WHEREAS, the Board now wishes to amend the Plan to clarify the Committee’s existing authority to adjust Awards that are earned or vest based on the achievement of performance goals and to make certain other changes to the Plan;

NOW, THEREFORE, the Plan is hereby amended, effective as of November 16, 2021, as follows:

1.Section 2(p)(4) is deleted from the Plan in its entirety.

2.Section 4 of the Plan is amended by deleting the third paragraph therein and replacing that paragraph as follows:

“Notwithstanding any other provision of the Plan, the Committee may, in its absolute discretion, without amendment to the Plan, (a) accelerate the date on which any Option or SAR granted under the Plan becomes exercisable, (b) waive or amend the operation of Plan provisions respecting exercise after termination of service, or otherwise adjust any of the terms of the Option or SAR, and (c) accelerate the Vesting Date or Issue Date, or waive any condition imposed under the Plan with respect to any share of Restricted Stock or RSU, or otherwise adjust any of the terms applicable to an Award. In furtherance of the foregoing, if the Committee determines that a change in the business, operations, corporate structure or capital structure of the Company, or the manner in which the Company conducts its business, or other events or circumstances render any performance goals or performance criteria applicable to an Award unsuitable, the Committee may modify any performance goals or performance criteria, in whole or in part, as the Committee deems appropriate and equitable to avoid any undue enrichment or harm. Further, the Committee may, in its discretion, increase or reduce the amount of a settlement otherwise to be made in connection with an Award that is earned or becomes vested based upon achievement or satisfaction of performance goals. At the discretion of the Committee, and except as would result in a repricing, payment of Awards may be made in cash, Company Stock, or a combination of cash and Company Stock, as the Committee shall determine.”

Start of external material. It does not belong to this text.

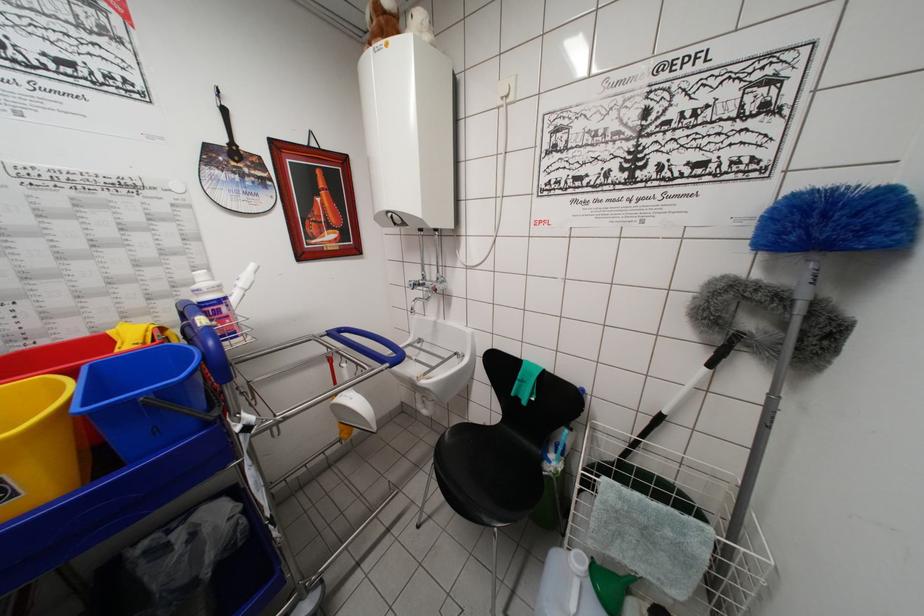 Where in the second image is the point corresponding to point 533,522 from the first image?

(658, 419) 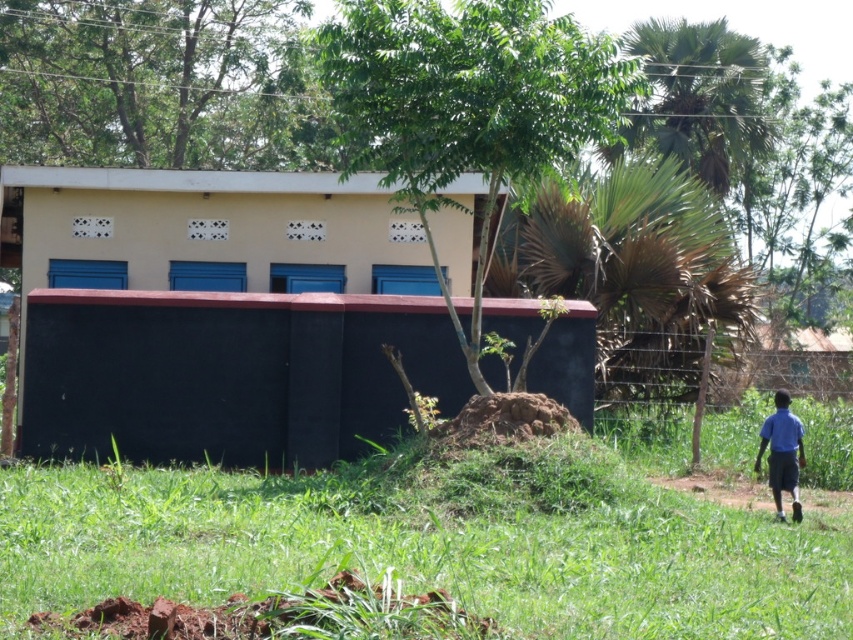 Question: Which point appears farthest from the camera in this image?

3.Section 18 of the Plan is deleted in its entirety and replaced with the following:





Exhibit 10.1
18. WITHHOLDING TAXES

Whenever shares of Company Stock are to be delivered with respect to an Award, the Company will have the right to require the Participant to remit to the Company in cash an amount sufficient to satisfy any federal, state, local or foreign withholding tax requirements related to the Award. With the approval of the Committee, which it has sole discretion to grant and which approval may be evidenced by the presence in the Award Agreement of an appropriate reference to such right, a Participant may satisfy the remittance requirement by electing to have the Company withhold from delivery shares of Company Stock having a value equal to the amount of tax the Committee determines is required to be withheld, to the extent such withholding would not result in liability classification of the related Award (or any portion thereof) pursuant to FASB ASC Topic 718. The shares will be valued at their fair market value on the date as of which the amount of tax to be withheld is determined. Fractional share amounts will be settled in cash. Such a withholding election may be made with respect to all or any portion of the shares to be delivered under an Award.

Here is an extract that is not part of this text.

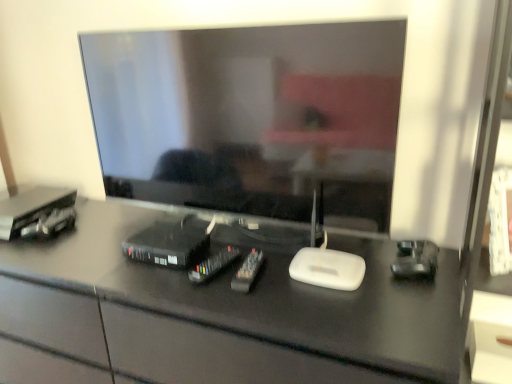 Identify the location of vacant region to the right of black plastic dvd player at lower left, which is the third equipment in right-to-left order. (232, 249).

Whenever cash is to be paid with respect to an Award, the Company will have the right to deduct from the payment an amount sufficient to satisfy any federal, state, local or foreign withholding tax requirements related to the award.

4.The modifications to the Plan made by this Fourth Amendment will apply to any future Awards under the Plan and to any Awards that are currently outstanding under the Plan as of the effective date of this Fourth Amendment.

5.In all other respects the Plan remains unchanged.